■ **REQUIRED ACTION**:
Given the records below, would you repeat exactly the lines that begin at the one containing "MacGregor is too smart to f" and end at the one containing "February 26th, 2026 at 04:33", inclusive?

■ **PROVIDED INFORMATION**:
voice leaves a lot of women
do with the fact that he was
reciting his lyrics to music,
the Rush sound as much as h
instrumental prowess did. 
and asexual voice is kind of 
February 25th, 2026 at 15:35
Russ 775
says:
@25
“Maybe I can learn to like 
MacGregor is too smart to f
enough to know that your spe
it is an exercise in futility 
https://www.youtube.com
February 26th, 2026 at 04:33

--

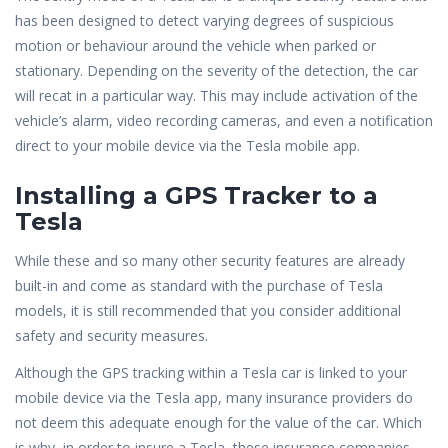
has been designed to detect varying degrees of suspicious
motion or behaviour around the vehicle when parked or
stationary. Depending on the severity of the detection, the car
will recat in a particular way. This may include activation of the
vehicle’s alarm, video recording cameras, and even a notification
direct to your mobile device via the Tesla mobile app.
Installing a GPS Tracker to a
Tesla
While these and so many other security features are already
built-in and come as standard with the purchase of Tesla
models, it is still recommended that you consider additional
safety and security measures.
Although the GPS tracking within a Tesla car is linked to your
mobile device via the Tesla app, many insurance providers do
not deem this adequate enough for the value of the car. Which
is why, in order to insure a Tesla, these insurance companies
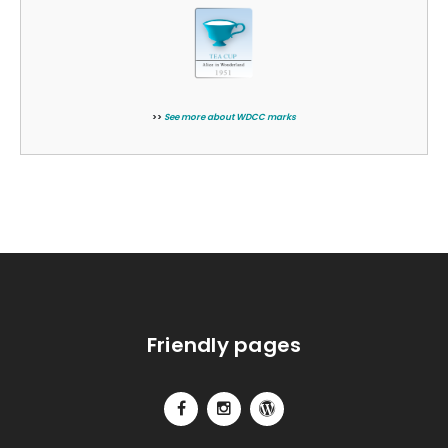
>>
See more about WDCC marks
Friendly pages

---

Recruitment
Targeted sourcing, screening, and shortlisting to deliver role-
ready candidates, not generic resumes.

■ **EXERCISE RESPONSE**:
MacGregor is too smart to f
enough to know that your spe
it is an exercise in futility 
https://www.youtube.com
February 26th, 2026 at 04:33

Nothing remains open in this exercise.